President Obama came out with a video (watch it below) and detailed statement today announcing his plan to protect Internet neutrality, urging the Federal Communications Commission to step up its regulation of broadband providers, The Wall Street Journal reports.
Obama said the “strongest possible rules” will be required to ensure that access to the Web does not become a two-tiered system with fast lanes and slow lanes, the story reports.
“In a detailed statement and video, Mr. Obama called for bright-line rules that ban broadband providers from blocking websites or cutting deals with content companies for better access to consumers, known as paid prioritization,” the story reports. “The statement was his strongest and most specific comment to date on net neutrality, the principle that all Internet traffic should be treated equally.”

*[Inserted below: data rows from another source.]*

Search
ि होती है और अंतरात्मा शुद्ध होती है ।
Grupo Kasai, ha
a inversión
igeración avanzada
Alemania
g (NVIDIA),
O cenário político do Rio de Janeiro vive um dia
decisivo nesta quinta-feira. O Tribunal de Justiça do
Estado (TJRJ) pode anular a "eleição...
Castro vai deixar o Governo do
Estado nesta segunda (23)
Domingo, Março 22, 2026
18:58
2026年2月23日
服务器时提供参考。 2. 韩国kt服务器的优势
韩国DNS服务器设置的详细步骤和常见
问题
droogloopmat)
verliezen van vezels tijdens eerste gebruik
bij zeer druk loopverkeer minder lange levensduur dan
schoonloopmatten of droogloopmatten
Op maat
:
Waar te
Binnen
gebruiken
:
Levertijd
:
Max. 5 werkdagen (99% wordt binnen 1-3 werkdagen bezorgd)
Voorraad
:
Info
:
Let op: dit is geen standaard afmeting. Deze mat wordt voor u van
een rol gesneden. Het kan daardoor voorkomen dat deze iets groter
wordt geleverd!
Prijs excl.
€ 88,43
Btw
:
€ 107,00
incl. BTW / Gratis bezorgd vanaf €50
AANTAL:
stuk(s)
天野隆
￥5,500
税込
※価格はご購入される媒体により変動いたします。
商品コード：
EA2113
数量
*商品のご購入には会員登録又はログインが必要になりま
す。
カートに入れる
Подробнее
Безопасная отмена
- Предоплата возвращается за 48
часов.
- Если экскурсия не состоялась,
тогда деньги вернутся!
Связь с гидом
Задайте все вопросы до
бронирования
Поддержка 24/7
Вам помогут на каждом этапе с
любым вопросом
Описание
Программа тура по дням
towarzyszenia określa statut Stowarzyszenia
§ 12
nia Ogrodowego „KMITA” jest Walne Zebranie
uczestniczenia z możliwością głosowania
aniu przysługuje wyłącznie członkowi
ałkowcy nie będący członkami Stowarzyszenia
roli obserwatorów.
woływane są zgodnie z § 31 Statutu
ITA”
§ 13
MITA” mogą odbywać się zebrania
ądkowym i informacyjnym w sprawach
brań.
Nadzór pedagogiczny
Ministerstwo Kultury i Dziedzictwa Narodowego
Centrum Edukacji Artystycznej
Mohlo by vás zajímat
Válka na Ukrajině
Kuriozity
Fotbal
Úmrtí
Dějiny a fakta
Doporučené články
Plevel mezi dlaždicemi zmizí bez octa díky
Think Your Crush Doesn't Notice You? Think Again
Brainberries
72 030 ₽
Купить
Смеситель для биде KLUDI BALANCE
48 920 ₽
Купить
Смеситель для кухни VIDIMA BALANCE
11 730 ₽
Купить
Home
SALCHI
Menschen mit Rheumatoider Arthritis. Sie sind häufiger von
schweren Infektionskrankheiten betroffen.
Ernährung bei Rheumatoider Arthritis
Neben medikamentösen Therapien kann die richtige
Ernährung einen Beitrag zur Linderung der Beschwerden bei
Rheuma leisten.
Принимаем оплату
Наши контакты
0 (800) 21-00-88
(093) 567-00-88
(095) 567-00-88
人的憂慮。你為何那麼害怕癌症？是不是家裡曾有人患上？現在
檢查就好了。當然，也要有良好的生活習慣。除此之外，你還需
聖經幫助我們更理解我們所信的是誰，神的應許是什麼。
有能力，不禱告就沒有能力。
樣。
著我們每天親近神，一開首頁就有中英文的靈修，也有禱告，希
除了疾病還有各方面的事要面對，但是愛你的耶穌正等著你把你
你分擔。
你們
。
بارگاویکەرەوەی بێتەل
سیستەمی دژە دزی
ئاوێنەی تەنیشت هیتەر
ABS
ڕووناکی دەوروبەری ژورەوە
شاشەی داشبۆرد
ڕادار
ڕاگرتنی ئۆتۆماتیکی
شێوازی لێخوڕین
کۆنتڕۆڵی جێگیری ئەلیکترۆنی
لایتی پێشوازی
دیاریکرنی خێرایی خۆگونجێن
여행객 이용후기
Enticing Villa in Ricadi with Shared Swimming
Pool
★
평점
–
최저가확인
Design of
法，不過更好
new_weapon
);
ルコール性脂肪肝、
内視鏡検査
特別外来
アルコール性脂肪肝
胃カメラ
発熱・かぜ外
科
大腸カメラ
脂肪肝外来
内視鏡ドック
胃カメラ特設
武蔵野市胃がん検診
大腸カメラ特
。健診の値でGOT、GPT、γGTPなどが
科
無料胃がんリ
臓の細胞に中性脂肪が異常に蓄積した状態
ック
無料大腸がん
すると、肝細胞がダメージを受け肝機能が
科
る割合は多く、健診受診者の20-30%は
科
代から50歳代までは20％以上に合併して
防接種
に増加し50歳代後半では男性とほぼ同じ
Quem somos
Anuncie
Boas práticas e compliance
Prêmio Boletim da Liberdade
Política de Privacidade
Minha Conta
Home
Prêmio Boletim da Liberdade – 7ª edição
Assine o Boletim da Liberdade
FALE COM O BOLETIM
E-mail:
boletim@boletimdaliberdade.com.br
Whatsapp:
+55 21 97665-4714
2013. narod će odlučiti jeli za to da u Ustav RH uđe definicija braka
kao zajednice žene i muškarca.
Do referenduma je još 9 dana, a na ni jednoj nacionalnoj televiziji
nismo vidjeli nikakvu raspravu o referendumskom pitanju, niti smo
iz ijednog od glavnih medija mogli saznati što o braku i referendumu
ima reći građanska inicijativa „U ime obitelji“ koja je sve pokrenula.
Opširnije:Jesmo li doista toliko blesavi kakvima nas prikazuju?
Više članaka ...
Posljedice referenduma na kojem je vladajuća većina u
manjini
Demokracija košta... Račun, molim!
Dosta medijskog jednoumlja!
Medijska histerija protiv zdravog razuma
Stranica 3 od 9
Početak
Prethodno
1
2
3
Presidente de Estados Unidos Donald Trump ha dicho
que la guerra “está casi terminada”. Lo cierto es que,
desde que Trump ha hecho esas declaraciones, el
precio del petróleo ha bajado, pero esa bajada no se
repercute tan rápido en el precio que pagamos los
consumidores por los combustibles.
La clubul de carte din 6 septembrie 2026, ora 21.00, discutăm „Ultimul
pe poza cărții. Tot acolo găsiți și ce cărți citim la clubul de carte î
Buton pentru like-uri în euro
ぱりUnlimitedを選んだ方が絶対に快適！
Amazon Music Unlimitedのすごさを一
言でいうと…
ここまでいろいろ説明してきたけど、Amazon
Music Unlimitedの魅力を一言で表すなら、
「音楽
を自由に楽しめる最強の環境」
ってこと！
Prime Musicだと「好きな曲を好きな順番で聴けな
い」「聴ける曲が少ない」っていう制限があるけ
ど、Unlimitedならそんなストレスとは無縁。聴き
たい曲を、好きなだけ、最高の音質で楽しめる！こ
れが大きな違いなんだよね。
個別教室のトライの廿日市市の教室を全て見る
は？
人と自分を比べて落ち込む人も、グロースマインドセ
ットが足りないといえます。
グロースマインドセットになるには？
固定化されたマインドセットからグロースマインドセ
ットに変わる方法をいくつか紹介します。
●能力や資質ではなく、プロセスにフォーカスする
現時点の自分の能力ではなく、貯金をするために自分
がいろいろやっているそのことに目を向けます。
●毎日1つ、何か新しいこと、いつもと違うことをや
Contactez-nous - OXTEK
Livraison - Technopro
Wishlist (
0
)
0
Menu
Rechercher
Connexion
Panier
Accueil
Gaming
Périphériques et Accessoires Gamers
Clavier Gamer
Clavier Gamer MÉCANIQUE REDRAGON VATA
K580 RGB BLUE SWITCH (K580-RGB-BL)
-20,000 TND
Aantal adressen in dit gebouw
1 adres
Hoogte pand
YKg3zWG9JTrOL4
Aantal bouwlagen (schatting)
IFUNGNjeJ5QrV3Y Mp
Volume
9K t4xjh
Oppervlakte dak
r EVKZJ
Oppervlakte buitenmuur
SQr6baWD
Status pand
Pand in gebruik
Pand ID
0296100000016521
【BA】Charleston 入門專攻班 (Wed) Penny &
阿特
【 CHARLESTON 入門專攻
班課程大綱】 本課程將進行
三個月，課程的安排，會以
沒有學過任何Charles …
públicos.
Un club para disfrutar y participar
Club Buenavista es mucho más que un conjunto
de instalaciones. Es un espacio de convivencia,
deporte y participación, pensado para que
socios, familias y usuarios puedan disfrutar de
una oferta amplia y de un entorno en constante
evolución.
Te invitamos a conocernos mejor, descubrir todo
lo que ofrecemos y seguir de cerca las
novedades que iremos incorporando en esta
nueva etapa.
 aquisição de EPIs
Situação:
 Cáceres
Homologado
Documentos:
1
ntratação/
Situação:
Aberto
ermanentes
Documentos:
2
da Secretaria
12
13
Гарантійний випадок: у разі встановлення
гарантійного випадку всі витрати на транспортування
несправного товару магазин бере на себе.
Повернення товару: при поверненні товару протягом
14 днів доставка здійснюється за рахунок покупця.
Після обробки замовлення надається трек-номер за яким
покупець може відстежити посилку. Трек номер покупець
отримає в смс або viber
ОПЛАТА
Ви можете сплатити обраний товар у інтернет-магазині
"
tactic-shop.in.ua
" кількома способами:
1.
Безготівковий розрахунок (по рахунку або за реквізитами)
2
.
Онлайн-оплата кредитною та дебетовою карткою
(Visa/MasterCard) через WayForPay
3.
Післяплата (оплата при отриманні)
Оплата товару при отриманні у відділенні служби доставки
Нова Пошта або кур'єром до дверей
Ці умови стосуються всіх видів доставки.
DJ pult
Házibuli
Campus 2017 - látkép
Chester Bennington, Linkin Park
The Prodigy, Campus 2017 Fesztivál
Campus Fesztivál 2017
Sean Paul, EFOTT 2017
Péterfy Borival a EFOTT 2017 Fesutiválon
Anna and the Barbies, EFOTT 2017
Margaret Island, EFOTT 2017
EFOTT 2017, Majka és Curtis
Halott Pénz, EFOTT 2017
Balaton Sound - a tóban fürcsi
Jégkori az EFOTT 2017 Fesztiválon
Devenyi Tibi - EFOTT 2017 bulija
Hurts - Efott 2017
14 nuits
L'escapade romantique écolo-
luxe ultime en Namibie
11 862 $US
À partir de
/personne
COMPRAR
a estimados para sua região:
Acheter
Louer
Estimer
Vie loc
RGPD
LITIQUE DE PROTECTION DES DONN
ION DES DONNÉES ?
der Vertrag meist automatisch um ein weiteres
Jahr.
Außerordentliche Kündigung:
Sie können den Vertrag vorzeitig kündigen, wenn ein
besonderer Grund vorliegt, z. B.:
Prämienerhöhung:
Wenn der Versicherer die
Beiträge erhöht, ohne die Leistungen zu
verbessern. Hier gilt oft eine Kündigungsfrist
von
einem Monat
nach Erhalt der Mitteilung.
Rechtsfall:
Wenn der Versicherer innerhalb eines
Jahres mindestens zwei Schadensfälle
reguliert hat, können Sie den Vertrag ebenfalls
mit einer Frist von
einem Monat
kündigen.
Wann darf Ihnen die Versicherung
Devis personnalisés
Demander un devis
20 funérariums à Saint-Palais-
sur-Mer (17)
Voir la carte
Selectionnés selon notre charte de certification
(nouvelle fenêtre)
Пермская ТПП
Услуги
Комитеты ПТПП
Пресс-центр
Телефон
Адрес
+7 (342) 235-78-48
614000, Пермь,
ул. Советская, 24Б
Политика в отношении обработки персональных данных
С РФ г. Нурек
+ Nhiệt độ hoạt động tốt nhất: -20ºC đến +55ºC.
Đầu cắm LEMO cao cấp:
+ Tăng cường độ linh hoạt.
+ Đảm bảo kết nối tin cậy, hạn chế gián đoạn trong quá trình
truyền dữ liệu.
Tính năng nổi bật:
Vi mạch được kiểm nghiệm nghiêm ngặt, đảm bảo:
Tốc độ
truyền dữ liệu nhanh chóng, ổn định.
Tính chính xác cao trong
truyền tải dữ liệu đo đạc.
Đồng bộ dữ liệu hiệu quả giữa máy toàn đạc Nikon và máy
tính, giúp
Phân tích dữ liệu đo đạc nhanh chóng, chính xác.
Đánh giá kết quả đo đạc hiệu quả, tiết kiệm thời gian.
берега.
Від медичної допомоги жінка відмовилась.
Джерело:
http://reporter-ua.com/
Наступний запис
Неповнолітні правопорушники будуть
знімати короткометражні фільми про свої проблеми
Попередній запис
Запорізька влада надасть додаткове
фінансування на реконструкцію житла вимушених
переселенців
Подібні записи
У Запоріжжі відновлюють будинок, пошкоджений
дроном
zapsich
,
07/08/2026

Said Obama: “We cannot allow Internet service providers to restrict the best access or to pick winners and losers in the online marketplace for services and ideas.”
The president wants the FCC to increase its regulatory power over broadband providers by reclassifying them in effect as public utilities or common carriers, along the lines of the old telephone landline providers.
“Mr. Obama wants the agency to reclassify the entire network under Title II of the Communications Act, then enact bright-line rules banning broadband providers from blocking, slowing down, or giving preferential treatment to some websites,” the story reports.
The report adds: “Mr. Obama also said that whatever rules the FCC adopts should apply equally to mobile devices, after wireless carriers were largely exempted from the FCC’s previous net-neutrality rules passed in 2010. Those rules were thrown out by a federal court in January.”